Potrebbero essere i temi di un film impegnato e politico e invece
Riccardo Milani, al quinto film con
Antonio Albanese protagonista, sceglie le armi della leggerezza e della commedia sociale per tratteggiare la vicenda di un piccolo paesino nel cuore del Parco nazionale d’Abruzzo e farne manifesto di umana condivisione.
Siamo a Rupe (in realtà Opi, il nome è inventato per proteggere la stabilità del borgo) dove è stato appena trasferito il maestro elementare Michele Cortese (Albanese, sempre bravissimo) stanco di 40 anni d’insegnamento nella giungla periferica romana (il film inizia con un bimbo di 6 anni che lo minaccia…) e in cerca di nuovi stimoli.

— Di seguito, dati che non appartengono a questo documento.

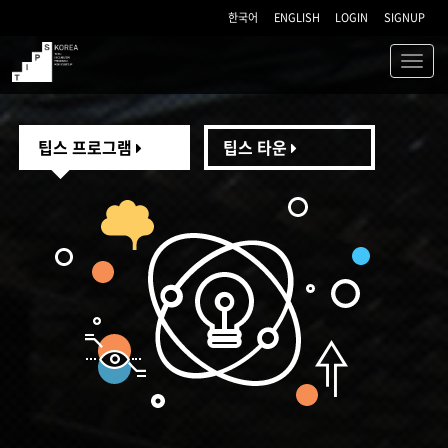
한국어
ENGLISH
LOGIN
SIGNUP
Toggl
navig
TIPS
팁스 프로그램
팁스 타운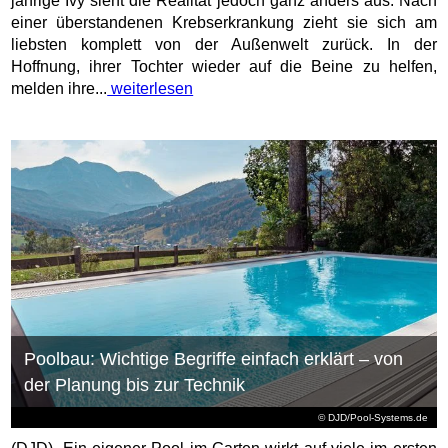
jährige Ivy sieht die Realität jedoch ganz anders aus: Nach
einer überstandenen Krebserkrankung zieht sie sich am
liebsten komplett von der Außenwelt zurück. In der
Hoffnung, ihrer Tochter wieder auf die Beine zu helfen,
melden ihre...
weiterlesen
Poolbau: Wichtige Begriffe einfach erklärt – von
der Planung bis zur Technik
© DJD/Pool-Systems.de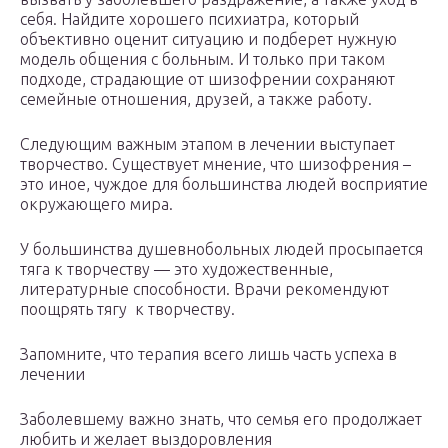
себя. Найдите хорошего психиатра, который
объективно оценит ситуацию и подберет нужную
модель общения с больным. И только при таком
подходе, страдающие от шизофрении сохраняют
семейные отношения, друзей, а также работу.
Следующим важным этапом в лечении выступает
творчество. Существует мнение, что шизофрения –
это иное, чуждое для большинства людей восприятие
окружающего мира.
У большинства душевнобольных людей просыпается
тяга к творчеству — это художественные,
литературные способности. Врачи рекомендуют
поощрять тягу к творчеству.
Запомните, что терапия всего лишь часть успеха в
лечении
Заболевшему важно знать, что семья его продолжает
любить и желает выздоровления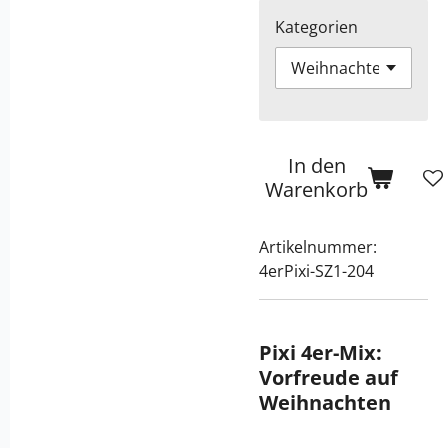
Kategorien
In den
Warenkorb
Artikelnummer:
4erPixi-SZ1-204
Pixi 4er-Mix:
Vorfreude auf
Weihnachten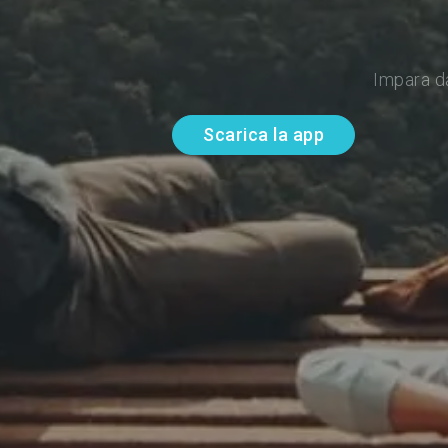
Impara d
Scarica la app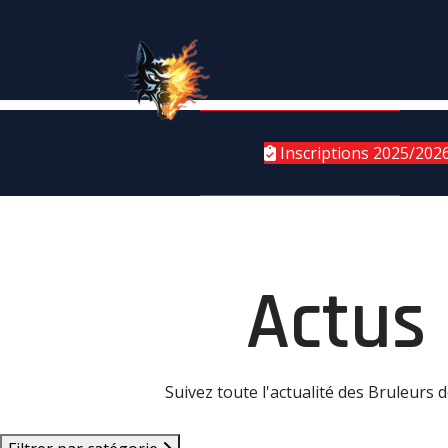
Inscriptions 2025/202
Actus
Suivez toute l'actualité des Bruleurs 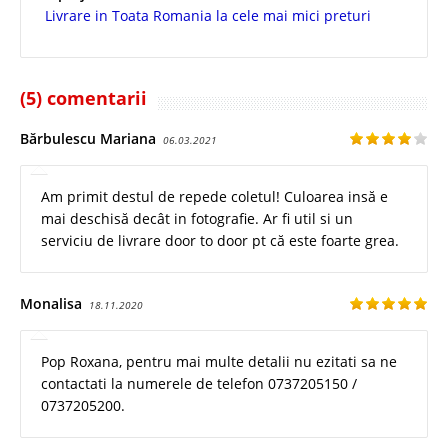
Livrare in Toata Romania la cele mai mici preturi
(5) comentarii
Bărbulescu Mariana
06.03.2021
Am primit destul de repede coletul! Culoarea insă e
mai deschisă decât in fotografie. Ar fi util si un
serviciu de livrare door to door pt că este foarte grea.
Monalisa
18.11.2020
Pop Roxana, pentru mai multe detalii nu ezitati sa ne
contactati la numerele de telefon 0737205150 /
0737205200.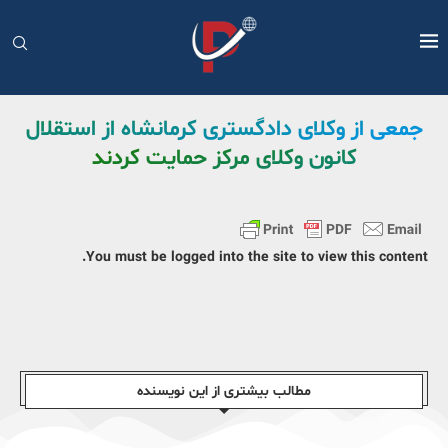
جمعی از وکلای دادگستری کرمانشاه از استقلال
کانون وکلای مرکز حمایت کردند
You must be logged into the site to view this content.
مطالب بیشتری از این نویسندە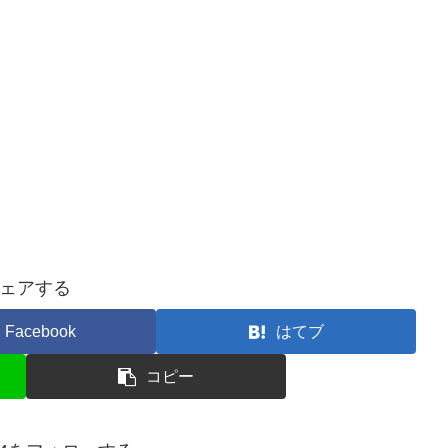
ェアする
Facebook
はてブ
コピー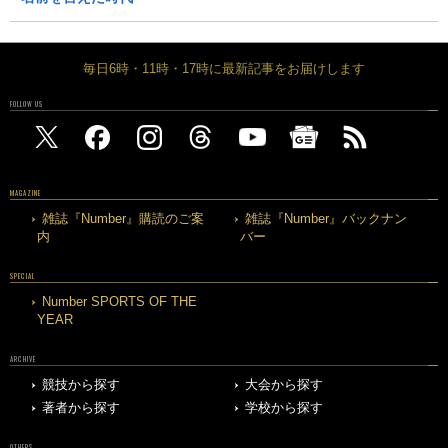
毎日6時・11時・17時に最新記事をお届けします
FOLLOW US
MAGAZINE
雑誌『Number』購読のご案
雑誌『Number』バックナン
内
バー
SPECIAL
Number SPORTS OF THE
YEAR
ARCHIVE
競技から探す
大会から探す
著者から探す
学校から探す
OTHERS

Accolto da una copiosa nevicata e dal gelo perenne (camminare in mocassini non aiuta…) quell’uomo discreto e innamorato del suo lavoro scoprirà che al Cesidio Gentile detto Juricò (bellissima la storia del poeta pastore al quale è intitolata la scuola) servono 4 nuovi alunni entro il nuovo anno scolastico pena la chiusura dell’istituto.

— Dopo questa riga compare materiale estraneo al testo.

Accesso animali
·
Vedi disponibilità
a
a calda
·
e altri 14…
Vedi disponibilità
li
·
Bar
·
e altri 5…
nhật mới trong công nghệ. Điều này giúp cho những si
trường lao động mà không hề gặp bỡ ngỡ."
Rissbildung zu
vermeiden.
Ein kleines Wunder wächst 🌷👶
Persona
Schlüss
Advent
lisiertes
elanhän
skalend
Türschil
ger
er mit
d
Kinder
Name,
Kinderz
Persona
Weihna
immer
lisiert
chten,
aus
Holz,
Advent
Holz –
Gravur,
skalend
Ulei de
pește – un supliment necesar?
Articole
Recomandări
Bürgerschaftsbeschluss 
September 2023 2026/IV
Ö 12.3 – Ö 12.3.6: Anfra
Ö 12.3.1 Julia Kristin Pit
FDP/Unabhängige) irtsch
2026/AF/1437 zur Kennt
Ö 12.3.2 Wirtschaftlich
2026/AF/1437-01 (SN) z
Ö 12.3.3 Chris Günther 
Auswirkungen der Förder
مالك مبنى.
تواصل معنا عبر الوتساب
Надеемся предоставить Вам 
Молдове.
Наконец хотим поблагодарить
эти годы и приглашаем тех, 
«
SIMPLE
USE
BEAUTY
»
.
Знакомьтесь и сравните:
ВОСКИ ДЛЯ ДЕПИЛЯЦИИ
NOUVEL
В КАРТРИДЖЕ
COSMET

Con l’aiuto di una vicepreside energica e cornificata (l’ottima
Virginia Raffaele in dialetto abruzzese) porterà a termine la missione tra espedienti al limite della legalità e voglia di trasmettere il sapere senza imporlo. Con un occhio speciale ad un giovane del posto che sogna di diventare agricoltore invece che youtuber.
Necessario (si rivaluta il ruolo e la figura dell’insegnante) e divertente (la prima mezz’ora, la migliore del film, è esilarante, con Albanese incapace di comprendere il nuovo dialetto e alle prese con usi e costumi locali), scritto da Milani con Michele Astori e interpretato da un cast neorealista (sui titoli di testa compaiono nomi e professioni degli abitanti di Pescasseroli che hanno lavorato al film con nota di merito per il bidello Sergio Saltarelli),
Un mondo a parte regala spunti riflessivi (Con 1400 euro al mese siamo noi la nuova classe operaia dice Virginia Raffaele) e credibilità tra lezioni di educazione sessuale e colloqui con i genitori nelle stalle, citazioni antropologiche (la restanza di Vito Teti) e l’invito a non abituarsi mai al peggio.
Con quel paesino dove la rassegnazione si mangia a morsi come la scamorza che diventa l’emblema di un domani diverso e ancora possibile (quel trattore che si rimette in moto scalda i cuori).
Capace di non lasciare indietro nessuno. Proprio come quel branco di lupi che sembra salutare e vigilare da lontano su quel maestro catapultato in un mondo a parte. Omaggio a Ivan Graziani in colonna sonora con Agnese dolce Agnese e Taglia la testa al gallo.